[[ Recorded data, beginning ]]

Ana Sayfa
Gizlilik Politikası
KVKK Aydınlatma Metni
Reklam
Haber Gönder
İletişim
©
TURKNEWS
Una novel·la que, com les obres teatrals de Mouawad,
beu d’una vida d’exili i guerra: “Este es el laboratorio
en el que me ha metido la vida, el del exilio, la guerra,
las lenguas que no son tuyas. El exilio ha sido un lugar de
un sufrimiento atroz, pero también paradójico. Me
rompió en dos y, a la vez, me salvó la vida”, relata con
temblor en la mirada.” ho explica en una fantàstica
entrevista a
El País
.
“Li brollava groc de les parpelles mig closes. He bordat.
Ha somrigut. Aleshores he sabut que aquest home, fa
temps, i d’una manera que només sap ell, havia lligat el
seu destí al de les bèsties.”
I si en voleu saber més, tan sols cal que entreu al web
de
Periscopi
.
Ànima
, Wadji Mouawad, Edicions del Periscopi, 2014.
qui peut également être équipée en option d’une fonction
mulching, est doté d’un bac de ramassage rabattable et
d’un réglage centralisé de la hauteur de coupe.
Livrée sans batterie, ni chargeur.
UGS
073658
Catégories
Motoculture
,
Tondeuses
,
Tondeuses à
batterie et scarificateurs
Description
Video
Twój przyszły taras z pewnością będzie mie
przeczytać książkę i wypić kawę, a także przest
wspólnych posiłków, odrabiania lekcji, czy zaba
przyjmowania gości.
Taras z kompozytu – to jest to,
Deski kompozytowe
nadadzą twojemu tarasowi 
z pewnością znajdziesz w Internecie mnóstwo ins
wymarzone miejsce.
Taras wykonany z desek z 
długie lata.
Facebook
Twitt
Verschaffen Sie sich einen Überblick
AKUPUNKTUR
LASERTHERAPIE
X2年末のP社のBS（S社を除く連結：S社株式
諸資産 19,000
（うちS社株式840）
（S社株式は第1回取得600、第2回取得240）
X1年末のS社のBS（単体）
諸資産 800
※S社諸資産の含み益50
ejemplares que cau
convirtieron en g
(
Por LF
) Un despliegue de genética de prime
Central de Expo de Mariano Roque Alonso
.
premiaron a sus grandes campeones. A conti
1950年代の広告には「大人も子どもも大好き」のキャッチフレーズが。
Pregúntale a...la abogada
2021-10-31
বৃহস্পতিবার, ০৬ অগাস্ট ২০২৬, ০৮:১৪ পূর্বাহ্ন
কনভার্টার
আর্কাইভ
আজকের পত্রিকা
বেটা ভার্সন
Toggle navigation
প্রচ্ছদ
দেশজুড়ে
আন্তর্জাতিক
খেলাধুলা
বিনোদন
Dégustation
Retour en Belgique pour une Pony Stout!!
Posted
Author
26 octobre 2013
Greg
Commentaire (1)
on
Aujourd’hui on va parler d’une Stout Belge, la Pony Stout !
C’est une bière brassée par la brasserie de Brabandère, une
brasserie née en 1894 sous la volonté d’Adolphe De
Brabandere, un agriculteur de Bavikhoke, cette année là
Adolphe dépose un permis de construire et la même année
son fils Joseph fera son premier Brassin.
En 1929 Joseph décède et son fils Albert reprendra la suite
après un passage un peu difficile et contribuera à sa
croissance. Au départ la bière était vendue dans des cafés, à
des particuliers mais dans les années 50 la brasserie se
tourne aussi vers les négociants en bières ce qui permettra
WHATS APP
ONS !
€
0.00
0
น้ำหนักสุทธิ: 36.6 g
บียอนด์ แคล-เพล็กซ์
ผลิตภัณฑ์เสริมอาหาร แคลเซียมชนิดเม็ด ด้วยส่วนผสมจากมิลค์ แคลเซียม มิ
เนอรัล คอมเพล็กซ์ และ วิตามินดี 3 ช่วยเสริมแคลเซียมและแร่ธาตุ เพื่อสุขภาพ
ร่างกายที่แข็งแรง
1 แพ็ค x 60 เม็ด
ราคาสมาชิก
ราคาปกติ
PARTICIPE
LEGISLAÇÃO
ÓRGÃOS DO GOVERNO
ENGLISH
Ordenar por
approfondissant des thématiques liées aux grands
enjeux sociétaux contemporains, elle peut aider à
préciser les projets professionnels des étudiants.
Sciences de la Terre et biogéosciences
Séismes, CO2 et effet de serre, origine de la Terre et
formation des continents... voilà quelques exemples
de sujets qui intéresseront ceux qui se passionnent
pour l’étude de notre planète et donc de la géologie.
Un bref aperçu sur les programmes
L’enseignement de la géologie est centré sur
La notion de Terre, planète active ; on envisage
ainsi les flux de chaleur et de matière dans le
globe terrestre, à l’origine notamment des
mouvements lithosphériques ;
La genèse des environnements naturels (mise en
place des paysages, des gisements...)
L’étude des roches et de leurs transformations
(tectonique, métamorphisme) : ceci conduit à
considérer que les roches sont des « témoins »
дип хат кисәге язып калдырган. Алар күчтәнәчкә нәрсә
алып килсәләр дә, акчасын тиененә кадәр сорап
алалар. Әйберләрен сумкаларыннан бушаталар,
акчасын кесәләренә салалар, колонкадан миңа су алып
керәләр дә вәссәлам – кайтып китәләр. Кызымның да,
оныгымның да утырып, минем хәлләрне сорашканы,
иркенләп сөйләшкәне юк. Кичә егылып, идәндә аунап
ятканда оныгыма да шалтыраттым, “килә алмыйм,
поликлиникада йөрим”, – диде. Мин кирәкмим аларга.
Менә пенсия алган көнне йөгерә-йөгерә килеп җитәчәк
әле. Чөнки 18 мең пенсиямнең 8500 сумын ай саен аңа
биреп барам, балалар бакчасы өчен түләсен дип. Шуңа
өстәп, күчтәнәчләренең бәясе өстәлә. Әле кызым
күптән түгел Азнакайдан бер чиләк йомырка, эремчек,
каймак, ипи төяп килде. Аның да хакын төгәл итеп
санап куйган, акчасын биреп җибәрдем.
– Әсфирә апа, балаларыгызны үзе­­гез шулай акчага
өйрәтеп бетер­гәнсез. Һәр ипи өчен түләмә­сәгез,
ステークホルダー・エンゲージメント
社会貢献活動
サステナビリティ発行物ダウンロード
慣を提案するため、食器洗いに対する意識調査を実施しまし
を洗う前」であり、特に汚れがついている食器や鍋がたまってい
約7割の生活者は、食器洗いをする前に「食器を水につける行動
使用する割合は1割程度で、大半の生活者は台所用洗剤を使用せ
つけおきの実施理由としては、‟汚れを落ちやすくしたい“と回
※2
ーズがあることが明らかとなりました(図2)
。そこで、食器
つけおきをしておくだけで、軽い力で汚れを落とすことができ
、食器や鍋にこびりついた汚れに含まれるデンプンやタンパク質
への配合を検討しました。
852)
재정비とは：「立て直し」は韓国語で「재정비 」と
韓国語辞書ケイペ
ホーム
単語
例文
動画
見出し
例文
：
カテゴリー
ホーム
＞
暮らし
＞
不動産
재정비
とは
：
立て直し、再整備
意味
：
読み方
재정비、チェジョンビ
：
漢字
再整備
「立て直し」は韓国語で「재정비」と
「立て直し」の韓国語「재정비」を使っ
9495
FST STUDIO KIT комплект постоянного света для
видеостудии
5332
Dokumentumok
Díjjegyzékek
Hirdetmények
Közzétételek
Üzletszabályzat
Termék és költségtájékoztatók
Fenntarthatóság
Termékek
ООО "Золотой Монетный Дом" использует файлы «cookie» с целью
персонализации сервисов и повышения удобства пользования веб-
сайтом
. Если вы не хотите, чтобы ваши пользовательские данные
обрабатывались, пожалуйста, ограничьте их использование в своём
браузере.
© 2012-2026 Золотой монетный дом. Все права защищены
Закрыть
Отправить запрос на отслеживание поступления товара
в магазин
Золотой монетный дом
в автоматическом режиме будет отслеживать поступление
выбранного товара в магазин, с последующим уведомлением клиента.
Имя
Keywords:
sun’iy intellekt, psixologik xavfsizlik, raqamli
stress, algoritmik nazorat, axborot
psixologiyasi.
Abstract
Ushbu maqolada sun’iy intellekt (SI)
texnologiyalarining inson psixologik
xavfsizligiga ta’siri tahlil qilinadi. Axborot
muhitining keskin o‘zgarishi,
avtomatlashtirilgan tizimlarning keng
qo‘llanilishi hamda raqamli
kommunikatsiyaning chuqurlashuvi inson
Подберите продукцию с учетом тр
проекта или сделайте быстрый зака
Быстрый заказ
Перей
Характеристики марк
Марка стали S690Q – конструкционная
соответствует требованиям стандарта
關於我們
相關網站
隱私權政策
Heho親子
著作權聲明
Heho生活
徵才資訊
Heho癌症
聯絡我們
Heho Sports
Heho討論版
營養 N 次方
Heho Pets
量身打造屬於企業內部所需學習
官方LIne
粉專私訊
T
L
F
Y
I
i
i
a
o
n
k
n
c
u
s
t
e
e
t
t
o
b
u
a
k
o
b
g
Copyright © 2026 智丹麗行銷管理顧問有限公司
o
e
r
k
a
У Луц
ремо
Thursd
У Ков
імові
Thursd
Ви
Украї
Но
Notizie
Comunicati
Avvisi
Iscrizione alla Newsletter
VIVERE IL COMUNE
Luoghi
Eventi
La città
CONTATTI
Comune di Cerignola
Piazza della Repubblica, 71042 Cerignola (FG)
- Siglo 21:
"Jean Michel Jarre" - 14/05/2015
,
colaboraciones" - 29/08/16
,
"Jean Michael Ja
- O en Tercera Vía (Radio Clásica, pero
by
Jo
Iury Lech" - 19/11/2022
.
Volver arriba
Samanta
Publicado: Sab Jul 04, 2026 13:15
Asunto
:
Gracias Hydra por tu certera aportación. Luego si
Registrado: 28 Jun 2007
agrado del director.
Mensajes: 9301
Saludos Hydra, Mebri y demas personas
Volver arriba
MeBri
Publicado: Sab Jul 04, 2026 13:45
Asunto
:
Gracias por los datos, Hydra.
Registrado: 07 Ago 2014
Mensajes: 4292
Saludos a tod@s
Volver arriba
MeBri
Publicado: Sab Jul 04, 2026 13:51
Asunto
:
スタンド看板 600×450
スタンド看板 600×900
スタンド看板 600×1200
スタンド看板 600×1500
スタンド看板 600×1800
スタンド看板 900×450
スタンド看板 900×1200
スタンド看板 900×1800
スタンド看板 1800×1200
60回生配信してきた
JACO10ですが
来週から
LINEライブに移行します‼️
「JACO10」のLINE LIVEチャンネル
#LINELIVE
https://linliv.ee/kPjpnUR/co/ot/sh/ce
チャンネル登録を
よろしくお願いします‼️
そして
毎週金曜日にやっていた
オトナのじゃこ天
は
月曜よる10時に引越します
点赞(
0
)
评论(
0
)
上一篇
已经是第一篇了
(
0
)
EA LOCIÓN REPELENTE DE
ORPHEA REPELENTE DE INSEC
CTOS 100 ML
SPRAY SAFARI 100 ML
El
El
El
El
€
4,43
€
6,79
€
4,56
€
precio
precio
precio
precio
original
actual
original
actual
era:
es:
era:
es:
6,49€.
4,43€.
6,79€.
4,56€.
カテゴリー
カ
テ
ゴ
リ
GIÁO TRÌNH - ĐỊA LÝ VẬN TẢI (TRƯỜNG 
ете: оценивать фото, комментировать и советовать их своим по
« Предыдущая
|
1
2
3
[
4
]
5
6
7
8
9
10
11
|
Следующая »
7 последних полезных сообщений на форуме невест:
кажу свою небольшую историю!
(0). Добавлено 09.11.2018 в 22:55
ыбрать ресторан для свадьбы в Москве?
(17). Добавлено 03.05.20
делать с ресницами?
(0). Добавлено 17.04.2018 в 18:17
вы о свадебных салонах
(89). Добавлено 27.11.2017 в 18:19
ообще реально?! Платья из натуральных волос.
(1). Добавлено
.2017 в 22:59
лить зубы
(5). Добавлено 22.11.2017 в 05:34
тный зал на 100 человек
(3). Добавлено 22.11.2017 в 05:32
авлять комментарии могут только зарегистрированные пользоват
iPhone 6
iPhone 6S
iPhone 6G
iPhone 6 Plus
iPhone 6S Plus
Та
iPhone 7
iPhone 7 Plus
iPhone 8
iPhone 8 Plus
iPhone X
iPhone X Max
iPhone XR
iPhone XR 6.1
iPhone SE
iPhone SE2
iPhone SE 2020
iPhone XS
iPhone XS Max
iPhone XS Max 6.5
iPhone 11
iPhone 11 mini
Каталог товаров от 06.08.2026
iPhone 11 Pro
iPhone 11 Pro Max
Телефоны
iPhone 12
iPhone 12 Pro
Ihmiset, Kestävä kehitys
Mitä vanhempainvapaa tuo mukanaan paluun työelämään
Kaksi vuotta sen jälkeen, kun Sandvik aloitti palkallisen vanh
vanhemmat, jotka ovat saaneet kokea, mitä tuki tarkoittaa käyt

[[ Recorded data, end ]]

▶ [Instructions for the task]:
After locating the line with "Verschaffen Sie sich einen Überblick" in the material above, return it and each line after it exactly, ending at the line with "premiaron a sus grandes campeones. A conti".

▶ [Exercise response]:
Verschaffen Sie sich einen Überblick
AKUPUNKTUR
LASERTHERAPIE
X2年末のP社のBS（S社を除く連結：S社株式
諸資産 19,000
（うちS社株式840）
（S社株式は第1回取得600、第2回取得240）
X1年末のS社のBS（単体）
諸資産 800
※S社諸資産の含み益50
ejemplares que cau
convirtieron en g
(
Por LF
) Un despliegue de genética de prime
Central de Expo de Mariano Roque Alonso
.
premiaron a sus grandes campeones. A conti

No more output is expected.